Pécresse et Bartolone s'écharpent... sur des propos fictifs de Tariq Ramadan

Rédigé par | Vendredi 30 Octobre 2015



Pécresse et Bartolone s'écharpent... sur des propos fictifs de Tariq Ramadan
Tariq Ramadan aurait, sans aucun doute, souhaité ne jamais être cité, surtout pour lui prêter des propos qui ne sont pas les siens. Depuis dimanche 25 octobre, les propos de Claude Bartolone faisant référence au professeur d'études islamiques à Oxford sont l’objet d’une vilaine polémique entre le président de l’Assemblée nationale et sa rivale Les Républicains Valérie Pécresse. Explications.

Après son passage à Radio J, le candidat PS aux régionales d’Ile-de-France a été accusé de prendre pour « boussole » l’intellectuel musulman sur la question de « la montée du salafisme, de l’islamisme radical et éventuellement du jihadisme dans certains quartiers ».

Ce n’est pourtant pas ce que Claude Bartolone a déclaré. « Il faut savoir raison garder. Qu’il y ait des poches qui existent – et il faut les combattre – c’est vrai. Il y a une phrase que j’ai toujours en tête et qui me sert de boussole dans mon engagement politique. C'est celle issue de la pensée de Monsieur Ramadan qui tenait ce discours en direction des enfants issus de l'immigration : "Vous ne serez plus jamais Sénégalais, Marocains, Algériens, Tunisiens, Égyptiens mais vous ne serez jamais Français donc vous êtes musulmans." Et il leur présente cette idée d’appartenir à une religion – ce que permet, et heureusement, un État laïc – comme une identité de substitution », a-t-il affirmé.
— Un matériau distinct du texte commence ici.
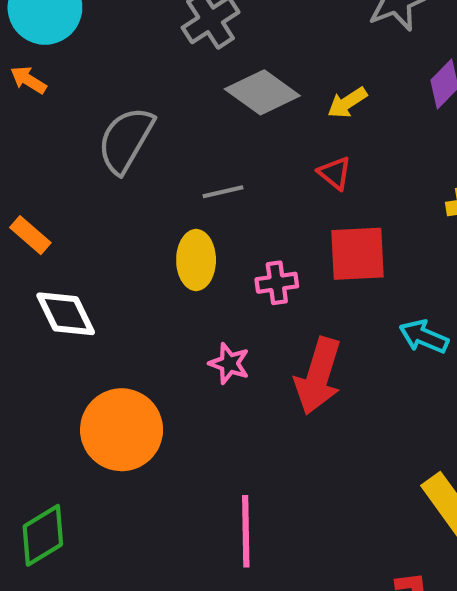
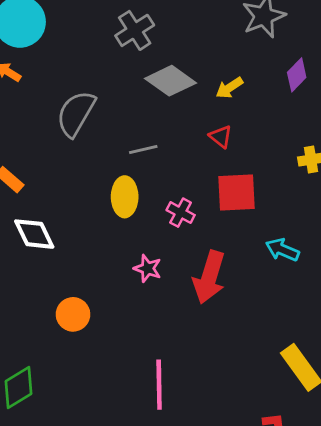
pink cross: (277, 283) -> (181, 213), turned 36
orange circle: (122, 430) -> (73, 314), size x0.6

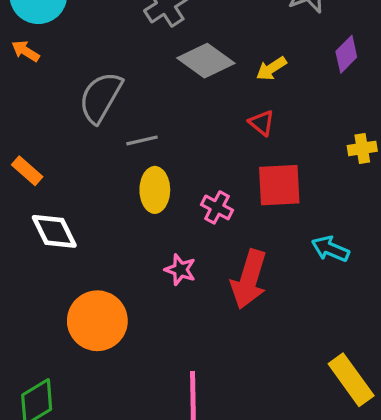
gray line: (143, 149) -> (142, 140), moved
orange circle: (73, 314) -> (97, 321), size x1.6

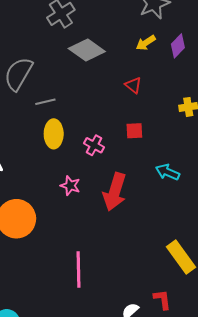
yellow arrow: (271, 69) -> (146, 43), moved
red triangle: (262, 123) -> (133, 85), moved
red square: (279, 185) -> (134, 131), size x0.6

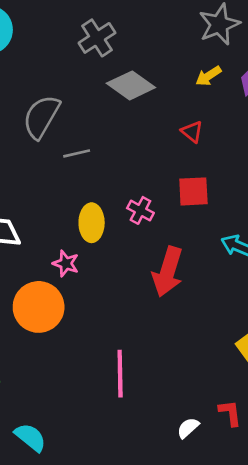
red square: (134, 131) -> (193, 191), size x1.4
yellow ellipse: (54, 134) -> (92, 223), moved
pink star: (70, 186) -> (66, 263), moved

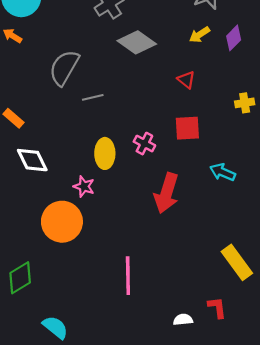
white semicircle: (188, 428) -> (183, 320), turned 36

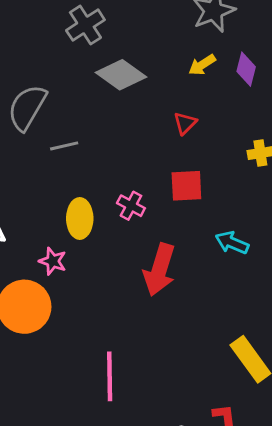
purple diamond: (234, 38) -> (246, 69), turned -30
red triangle: (186, 80) -> (185, 123), turned 36

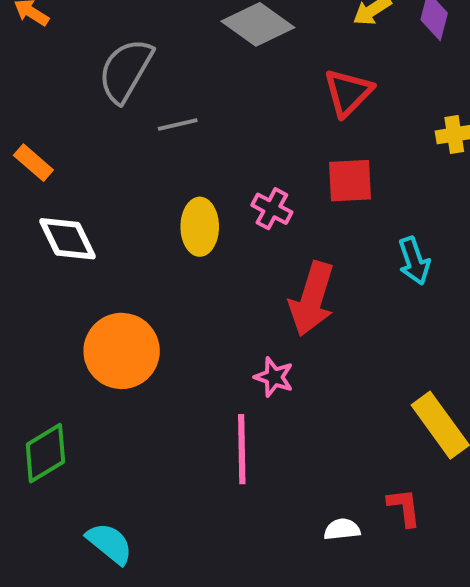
red triangle: (185, 123) -> (348, 92), size x1.5
cyan arrow: (232, 243) -> (414, 261), turned -132
pink star: (53, 261) -> (274, 377), moved

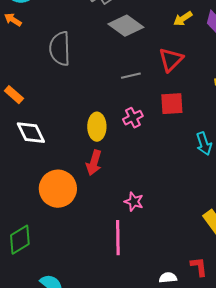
gray semicircle: (126, 70) -> (60, 49), turned -32
gray line: (178, 125) -> (131, 76), moved
pink cross: (272, 209) -> (133, 118), turned 36
red arrow: (312, 299) -> (94, 163), moved, size x0.7

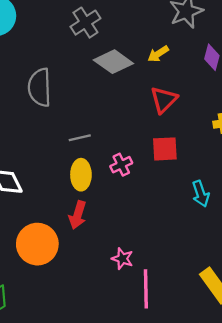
yellow arrow: (183, 19) -> (158, 54), moved
gray line: (131, 76) -> (80, 138), moved
pink line: (118, 238) -> (146, 289), moved

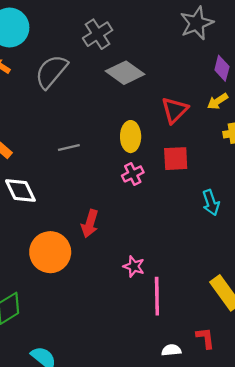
yellow arrow: (158, 54) -> (218, 101), moved
gray semicircle: (40, 87) -> (51, 72), moved, turned 42
gray line: (80, 138) -> (69, 148), moved
yellow ellipse: (81, 175) -> (131, 137), moved

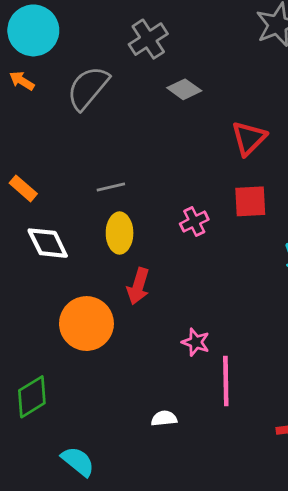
gray diamond: (125, 73) -> (184, 89), size x0.7
yellow ellipse: (131, 137) -> (120, 233), moved
white semicircle: (171, 350) -> (164, 418), moved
Avant d’ajouter : « Et là il faut y être très attentif. C’est là où je renvoie à ces questions de politique de la ville. Quand vous constatez les discriminations à l’embauche, (…) lorsque vous constatez cette reproduction des élites qui donne l’impression à un certain nombre d’enfants que, quel que soit leur mérite, en fonction de leur adresse, de la couleur de leur peau ou du pays d’origine de leurs parents, ils ne connaîtront jamais l’égalité réelle, il peut y avoir ce genre de mouvement, de se reconnaître dans une identité religieuse. Mais c’est extrêmement minoritaire. »

Une polémique stérile sur des propos fictifs

Cette seconde partie de phrase a été zappée des rivaux de Claude Bartolone qui ont fait circuler l'idée que le candidat PS prenait Tariq Ramadan pour référence, tel le mal incarné à leur yeux. « Ma boussole c'est la République, où les droits des femmes ne sont pas négociables ! », a écrit dès dimanche Valérie Pécresse dans un tweet, qui en relaye un autre signé Didier Geoffroy. « Bartolone déclare avoir pour "boussole" Tariq Ramadan. Celui qui se contentait d'un "moratoire" de la lapidation des femmes », a lancé le porte-parole de la candidate. En réponse, Claude Bartolone a décidé de porter plainte contre lui pour diffamation... La politique, ou l'art ici de transformer des propos pour en faire une « affaire » qui n'est, de fait, qu'une polémique futile de plus empoisonnant la campagne électorale en Ile-de-France.

Mais, au fait, Tariq Ramadan a-t-il vraiment déclaré ce que Claude Bartolone lui impute ? Non. Le candidat socialiste s'est fourvoyé puisque le professeur n'a jamais tenu de tels propos. Ce dernier n'a eu de cesse, dans ses discours, d'appeler les musulmans d'Europe, et de France en particulier, à vivre pleinement leur citoyenneté, sans pour autant rogner sur leur identité religieuse.

Un discours qui fait écho à son dernier ouvrage « Etre occidental et musulman aujourd'hui » (Presses du Châtelet, 2015) qui « appelle les musulmans à assumer le "troisième âge" de leur présence institutionnelle en Occident pour s’engager lucidement et courageusement, avec leurs concitoyens, autour de projets d’ouverture qui dépassent la seule référence islamique ». Ce point fait, force est de constater que ce sur quoi s'écharpent droite et gauche en Ile-de-France ne s'appuie sur aucune réalité tangible.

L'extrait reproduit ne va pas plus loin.